O primeiro homem que amei

Eu lembro de ser bem pequena, pular em cima do meu pai e exigir que ele brincasse de lutinha comigo. Lembro de ignorar as frases da minha mãe dizendo “brincadeira de mão machuca, você vai chorar já já”. Eu sempre chorava (nota mental: não ignorar os conselhos dos meus pais).

Eu me lembro do calor das mãos do meu pai, de como ele segurava minhas mãos e eu achava que nada, absolutamente nada poderia me machucar. O homem mais poderoso do universo estava me segurando pelas mãos, até os heróis temeriam ele, os vilões correriam mil léguas de mim enquanto ele segurasse minhas mãos.

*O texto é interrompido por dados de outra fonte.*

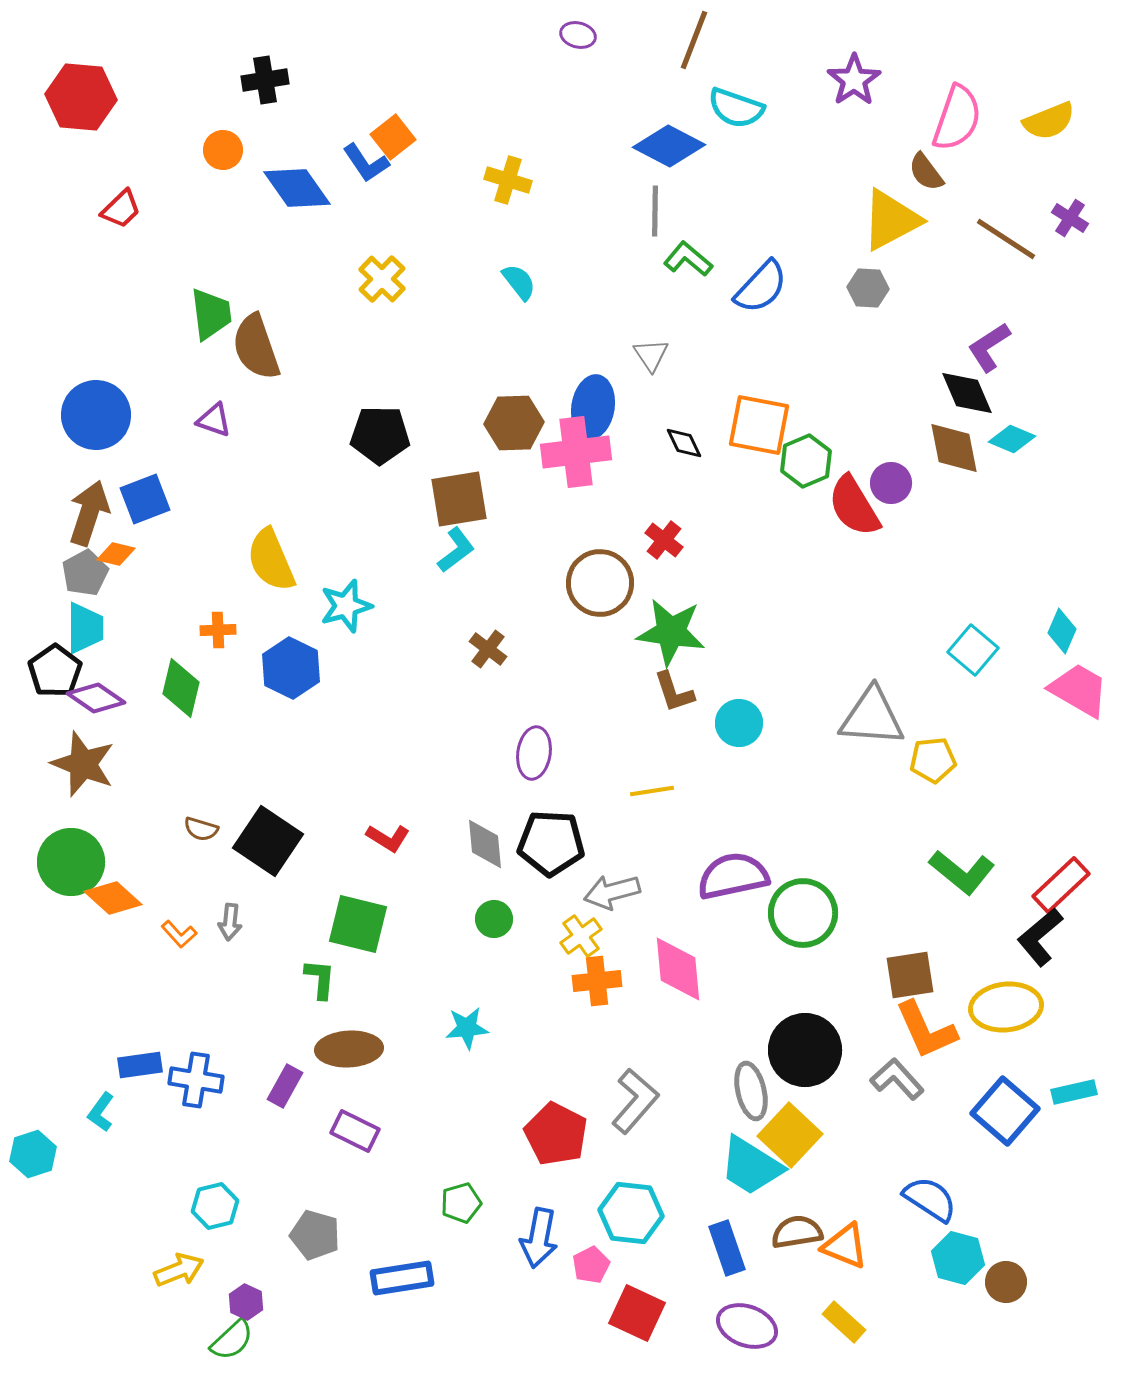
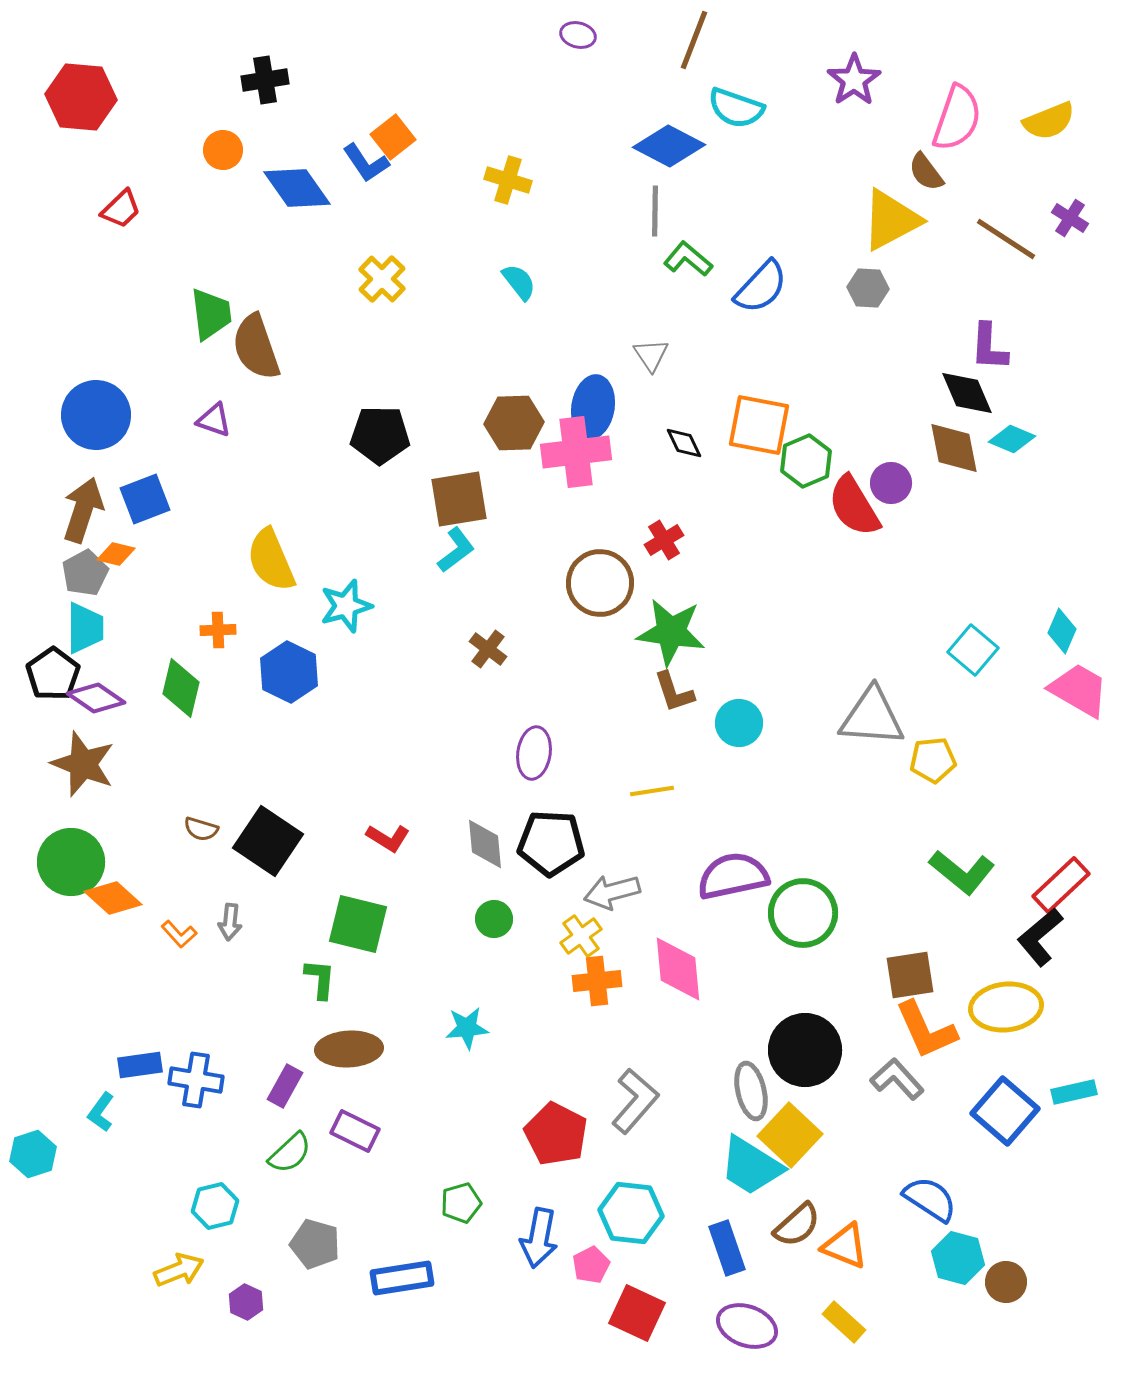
purple L-shape at (989, 347): rotated 54 degrees counterclockwise
brown arrow at (89, 513): moved 6 px left, 3 px up
red cross at (664, 540): rotated 21 degrees clockwise
blue hexagon at (291, 668): moved 2 px left, 4 px down
black pentagon at (55, 671): moved 2 px left, 3 px down
brown semicircle at (797, 1232): moved 7 px up; rotated 147 degrees clockwise
gray pentagon at (315, 1235): moved 9 px down
green semicircle at (232, 1340): moved 58 px right, 187 px up
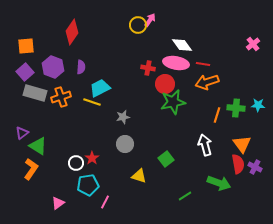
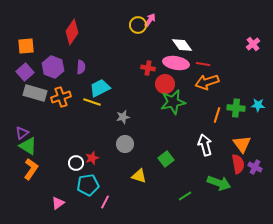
green triangle: moved 10 px left
red star: rotated 16 degrees clockwise
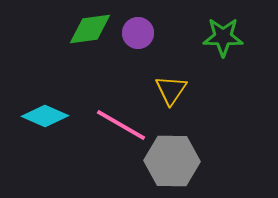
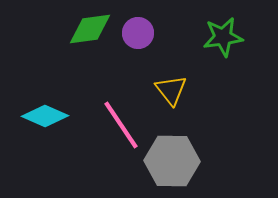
green star: rotated 9 degrees counterclockwise
yellow triangle: rotated 12 degrees counterclockwise
pink line: rotated 26 degrees clockwise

Me lembro de um cheiro só dele e das cores em sua pele. Lembro da voz dele quando eu fazia algo errado, e lembro das risadas que dávamos com suas brincadeiras bobas. Minhas irmãs e eu sempre tivemos no meu pai uma referência de humor deliciosamente bobo e simples. Talvez porque sempre vimos minha mãe gargalhar [alto] de tudo que ele falava – ela ainda gargalha, e ele ainda faz as mesmas piadas.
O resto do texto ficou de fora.